Identification of molecules

Fumiaki Ando
Tokyo Medical and Dental University, Tokyo, Japan

Water and sodium homeostasis are closely interrelated and precisely regulated by the kidneys. The disruption of homeostatic balance is a common problem encountered in clinical practice. Water channels and amiloride-sensitive epithelial Na+ channel (ENaC) are representative molecules to determine body fluid-electrolyte parameters in blood and urine.

The first water channel, aquaporin-1 (AQP1), was identified as a 28-kDa membrane protein (CHIP28) in erythrocytes by Peter Agre and coworkers (1). Agre was awarded the 2003 Nobel Prize in Chemistry for this discovery. AQP1 is a constitutively open water channel present at the luminal membrane of the proximal tubule cells and the descending thin limbs of the loop of Henle in the kidney. AQP2 is another important aquaporin localized in the renal collecting ducts (CD) that is critical in regulating urine volume (2). In contrast to AQP1, AQP2 is dynamically regulated and is translocated from intracellular vesicles to the apical plasma membrane in response to dehydration leading to water reabsorption from urine via the luminal AQP2. Loss-of-function mutations in the AQP2 cause congenital nephrogenic diabetes insipidus.
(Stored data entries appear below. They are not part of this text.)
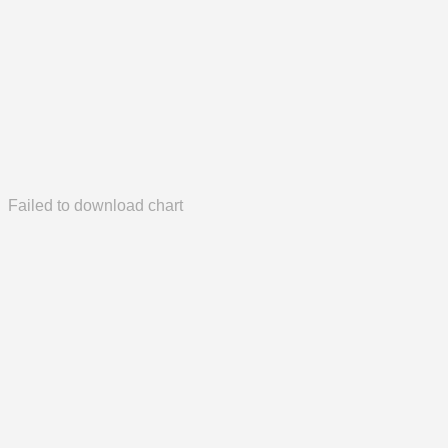
Failed to download chart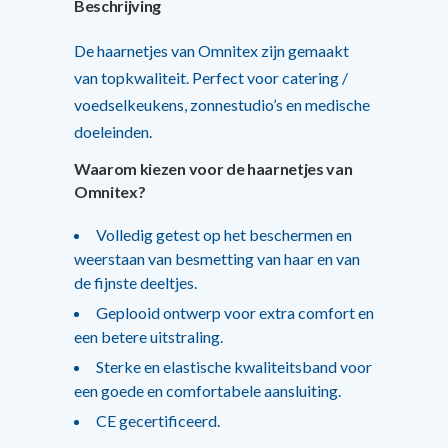
Beschrijving
De haarnetjes van Omnitex zijn gemaakt
van topkwaliteit. Perfect voor catering /
voedselkeukens, zonnestudio’s en medische
doeleinden.
Waarom kiezen voor de haarnetjes van
Omnitex?
Volledig getest op het beschermen en
weerstaan ​​van besmetting van haar en van
de fijnste deeltjes.
Geplooid ontwerp voor extra comfort en
een betere uitstraling.
Sterke en elastische kwaliteitsband voor
een goede en comfortabele aansluiting.
CE gecertificeerd.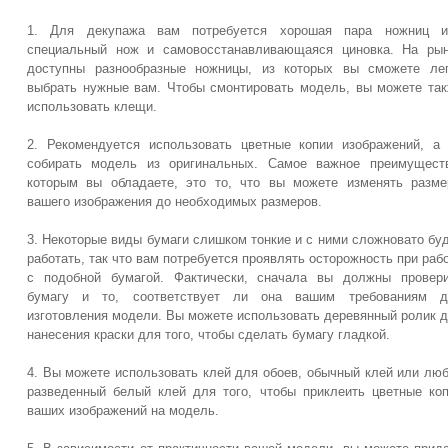
1. Для декупажа вам потребуется хорошая пара ножниц и
специальный нож и самовосстанавливающаяся циновка. На ры
доступны разнообразные ножницы, из которых вы сможете ле
выбрать нужные вам. Чтобы смонтировать модель, вы можете та
использовать клещи.
2. Рекомендуется использовать цветные копии изображений, а
собирать модель из оригинальных. Самое важное преимущест
которым вы обладаете, это то, что вы можете изменять разм
вашего изображения до необходимых размеров.
3. Некоторые виды бумаги слишком тонкие и с ними сложновато бу
работать, так что вам потребуется проявлять осторожность при раб
с подобной бумагой. Фактически, сначала вы должны провер
бумагу и то, соответствует ли она вашим требованиям д
изготовления модели. Вы можете использовать деревянный ролик 
нанесения краски для того, чтобы сделать бумагу гладкой.
4. Вы можете использовать клей для обоев, обычный клей или лю
разведенный белый клей для того, чтобы приклеить цветные ко
ваших изображений на модель.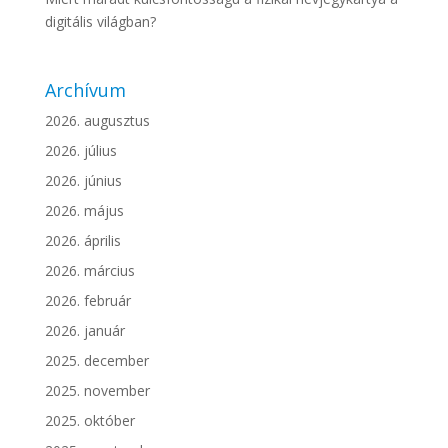
digitális világban?
Archívum
2026. augusztus
2026. július
2026. június
2026. május
2026. április
2026. március
2026. február
2026. január
2025. december
2025. november
2025. október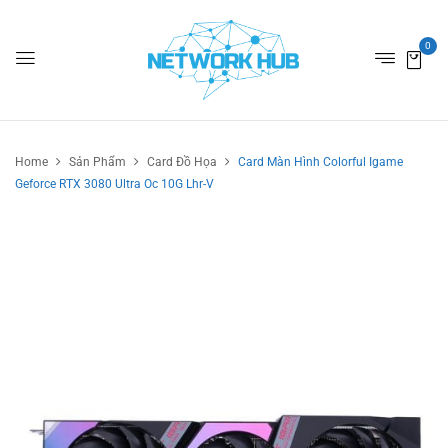
0
Home
Sản Phẩm
Card Đồ Họa
Card Màn Hình Colorful Igame
Geforce RTX 3080 Ultra Oc 10G Lhr-V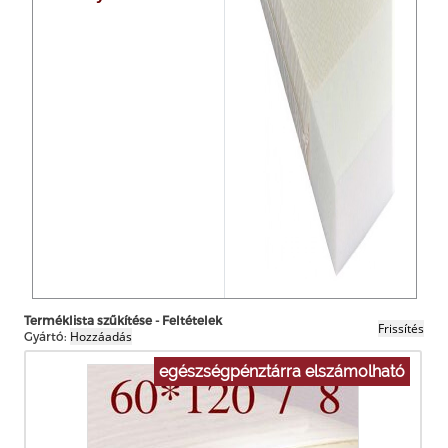
Terméklista szűkítése - Feltételek
Gyártó:
egészségpénztárra elszámolható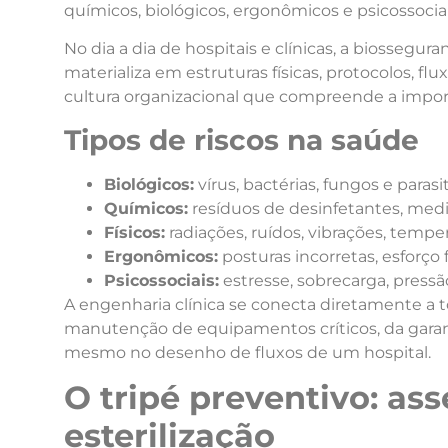
químicos, biológicos, ergonômicos e psicossociai
No dia a dia de hospitais e clínicas, a biossegura
materializa em estruturas físicas, protocolos, f
cultura organizacional que compreende a impor
Tipos de riscos na saúde
Biológicos:
vírus, bactérias, fungos e parasit
Químicos:
resíduos de desinfetantes, med
Físicos:
radiações, ruídos, vibrações, tempe
Ergonômicos:
posturas incorretas, esforço f
Psicossociais:
estresse, sobrecarga, pressã
A engenharia clínica se conecta diretamente a to
manutenção de equipamentos críticos, da garant
mesmo no desenho de fluxos de um hospital.
O tripé preventivo: ass
esterilização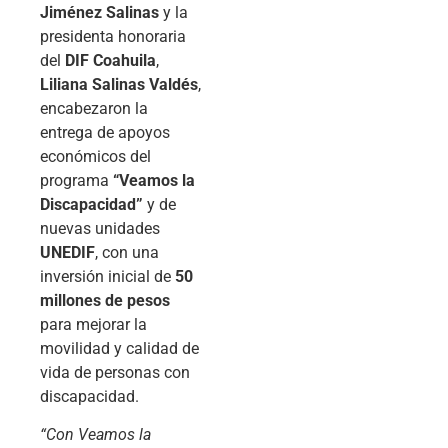
Jiménez Salinas
y la
presidenta honoraria
del
DIF Coahuila
,
Liliana Salinas Valdés
,
encabezaron la
entrega de apoyos
económicos del
programa
“Veamos la
Discapacidad”
y de
nuevas unidades
UNEDIF
, con una
inversión inicial de
50
millones de pesos
para mejorar la
movilidad y calidad de
vida de personas con
discapacidad.
“Con Veamos la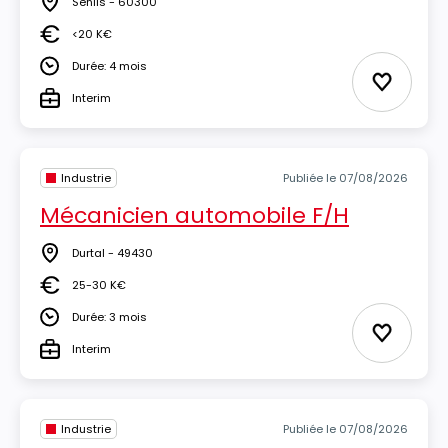
Senlis - 60300
Lieu
<20 K€
Salaire
Durée: 4 mois
Durée
Ajouter 
Interim
Type
Industrie
Publiée le 07/08/2026
Mécanicien automobile F/H
Durtal - 49430
Lieu
25-30 K€
Salaire
Durée: 3 mois
Durée
Ajouter 
Interim
Type
Industrie
Publiée le 07/08/2026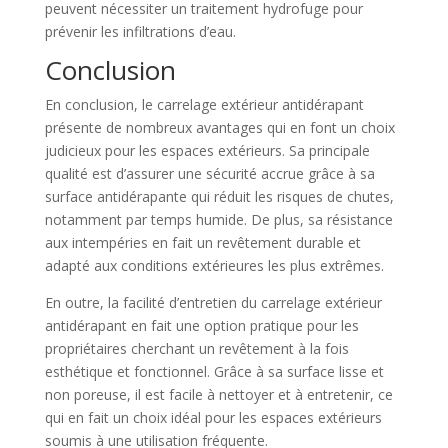
peuvent nécessiter un traitement hydrofuge pour
prévenir les infiltrations d’eau.
Conclusion
En conclusion, le carrelage extérieur antidérapant
présente de nombreux avantages qui en font un choix
judicieux pour les espaces extérieurs. Sa principale
qualité est d’assurer une sécurité accrue grâce à sa
surface antidérapante qui réduit les risques de chutes,
notamment par temps humide. De plus, sa résistance
aux intempéries en fait un revêtement durable et
adapté aux conditions extérieures les plus extrêmes.
En outre, la facilité d’entretien du carrelage extérieur
antidérapant en fait une option pratique pour les
propriétaires cherchant un revêtement à la fois
esthétique et fonctionnel. Grâce à sa surface lisse et
non poreuse, il est facile à nettoyer et à entretenir, ce
qui en fait un choix idéal pour les espaces extérieurs
soumis à une utilisation fréquente.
ENaC is a plasma membrane protein localized primarily in the renal CD that plays a fundamental role in sodium reabsorption and regulates body sodium content and blood pressure. Canessa et al. found the first ENaC subunit (α), cloned from the colon of salt-deprived rats, in 1993 (3). Two other subunits (β and γ) were identified by functional complementation of the α subunit (4). Liddle syndrome is caused by gain-of-function mutations in the ENaC that induce impairment of its degradation by the ubiquitin-proteasome system and a subsequent increase in ENaC expression.

References

  1. Preston GM, Carroll TP, Guggino WB, Agre P. Appearance of water channels in Xenopus oocytes expressing red cell CHIP28 protein. Science. 1992;256(5055):385-7.
  2. Fushimi K, Uchida S, Hara Y, Hirata Y, Marumo F, Sasaki S. Cloning and expression of apical membrane water channel of rat kidney collecting tubule. Nature. 1993;361(6412):549-52.
  3. Canessa CM, Horisberger JD, Rossier BC. Epithelial sodium channel related to proteins involved in neurodegeneration. Nature. 1993;361(6411):467-70.
  4. Canessa CM, Schild L, Buell G, Thorens B, Gautschi I, Horisberger JD, Rossier BC. Amiloride-sensitive epithelial Na+ channel is made of three homologous subunits. Nature. 1994;367(6462):463-7.